In the event of intestate succession (where no will exists), you will need to draw up what is known as a declaración de herederos (declaration of heirs), which may be executed before notary or arranged through the courts.
Declaration of heirs executed before notary
If, based on the rules we have just mentioned, the deceased’s direct descendants, ascendants or spouse are to inherit the estate, the declaration of heirs will be executed before a notary public for the area in which the deceased was last domiciled prior to their passing.
Declaration of heirs arranged through the courts
If the heirs are someone other than the deceased’s direct ascendants or descendants (perhaps siblings, children of siblings or relatives of a more distant degree), then the law states that the declaration of heirs must be made by the judge, following the procedures provided for at law.
Documents needed for the declaration of heirs
- Death certificate:obtained from the Civil Registry of the town where the deceased passed (even if different from the deceased’s primary place of residence).
The Civil Registry is usually kept by the magistrate’s court of the town or city concerned (Juzgado de Paz), or by the local council. The search can often be made easier by presenting the family book (libro de famliia) and three copies should be requested to ensure that we have enough for the various procedures in store.
- Certificate of the Registry of Last Wills and Testament:to find out whether the deceased made a will, and if so, to discover where and when he made his or her last one.

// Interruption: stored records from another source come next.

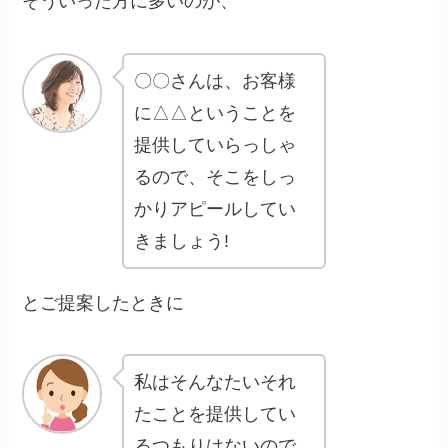
そういった方に多いのが、
〇〇さんは、お客様
に△△ということを
提供していらっしゃ
るので、そこをしっ
かりアピールしてい
きましょう!
とご提案したときに
私はそんなたいそれ
たことを提供してい
るつもりはないので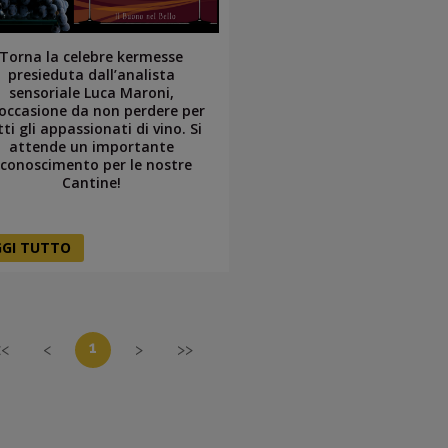
Torna la celebre kermesse
presieduta dall’analista
sensoriale Luca Maroni,
occasione da non perdere per
tti gli appassionati di vino. Si
attende un importante
iconoscimento per le nostre
Cantine!
GGI TUTTO
1
<<
<
>
>>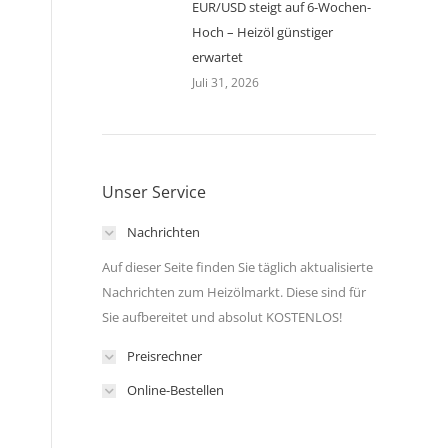
EUR/USD steigt auf 6-Wochen-
Hoch – Heizöl günstiger
erwartet
Juli 31, 2026
Unser Service
Nachrichten
Auf dieser Seite finden Sie täglich aktualisierte
Nachrichten zum Heizölmarkt. Diese sind für
Sie aufbereitet und absolut KOSTENLOS!
Preisrechner
Online-Bestellen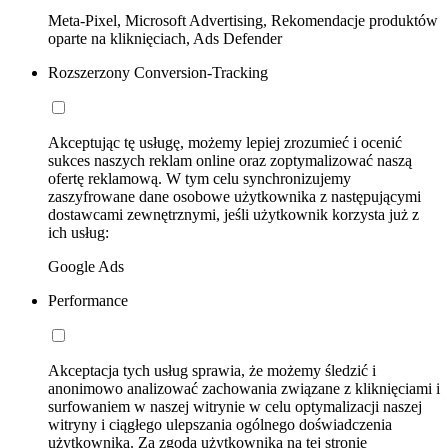
Meta-Pixel, Microsoft Advertising, Rekomendacje produktów
oparte na kliknięciach, Ads Defender
Rozszerzony Conversion-Tracking
Akceptując tę usługę, możemy lepiej zrozumieć i ocenić
sukces naszych reklam online oraz zoptymalizować naszą
ofertę reklamową. W tym celu synchronizujemy
zaszyfrowane dane osobowe użytkownika z następującymi
dostawcami zewnętrznymi, jeśli użytkownik korzysta już z
ich usług:
Google Ads
Performance
Akceptacja tych usług sprawia, że możemy śledzić i
anonimowo analizować zachowania związane z kliknięciami i
surfowaniem w naszej witrynie w celu optymalizacji naszej
witryny i ciągłego ulepszania ogólnego doświadczenia
użytkownika. Za zgodą użytkownika na tej stronie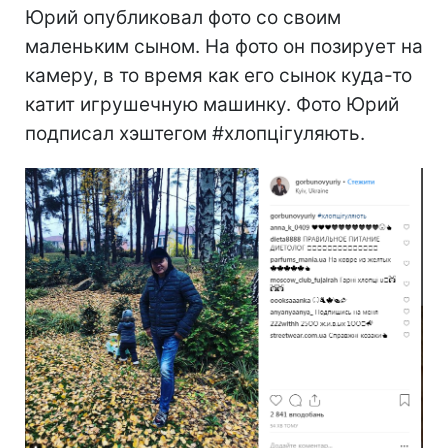
Юрий опубликовал фото со своим
маленьким сыном. На фото он позирует на
камеру, в то время как его сынок куда-то
катит игрушечную машинку. Фото Юрий
подписал хэштегом #хлопцігуляють.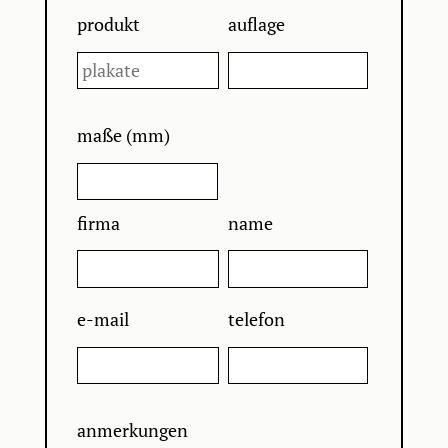
produkt
auflage
maße (mm)
firma
name
e-mail
telefon
anmerkungen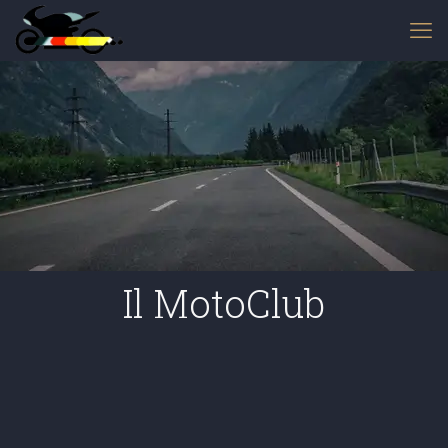
Il MotoClub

To obtain this certificate, you will need to furnish the death certificate, complete a form that can be purchased from a tobacconist’s, and then present or send that form to the Ministry of Justice. You can also ask the notary to provide this form.
- If a will exists:if the certificate obtained from the registry reveals that a will does exist, then you will need to request a certified copy from the notary’s office where it was made (the copy handed to the testator will not suffice).
Who can request a copy of the will? Only persons who have a right to claim on the estate according to the will, as well as forced heirs (known as herederos forzosos), or those persons who would be entitled to the inheritance if there were no will.
How? By heading to the notary’s office where the will was made and presenting your ID card in person, or by sending a signed letter authenticated by a notary from your town or city or who otherwise knows you. This notary will prepare everything for you and will even write the letter requesting the will.
- If no will exists:a declaration of heirs will have to be drawn up, either by a notary or through the courts, depending on the circumstances, as discussed previously (see “What happens if there is no will?”). The certified copy of the will or the declaration of heirs, once obtained, will effectively show us who has rights over the estate and what rights each person possesses, thus allowing us to carve up the estate.
Carving up the estate
Once we have completed the steps described above, we will effectively know who is entitled to the estate, which can then be carved up accordingly among the heirs.
The heirs must all agree on the assets pertaining to each of them.
Acceptance and waiver of inheritance rights
Any party able to prove their legitimate right to insist that any heir accept or waive their inheritance may instruct the notary to inform the person concerned that he or she has thirty calendar days in which to accept their inheritance unconditionally, or accept on the condition of not having to pay creditors more than the value of the inheritance (known as beneficio de inventario), or otherwise waive their inheritance. When sending the notification, the notary will also make clear that if the heir fails to express their choice within that period, the inheritance will be deemed to have been accepted unconditionally.
Any waiver of the inheritance must be formalised in a public instrument before a notary public.
A declaration by the heir that they wish to rely on the beneficio de inventario, which is where they accept the inheritance but on the condition that their liability not exceed the value of the inherited assets, must also be made before a notary.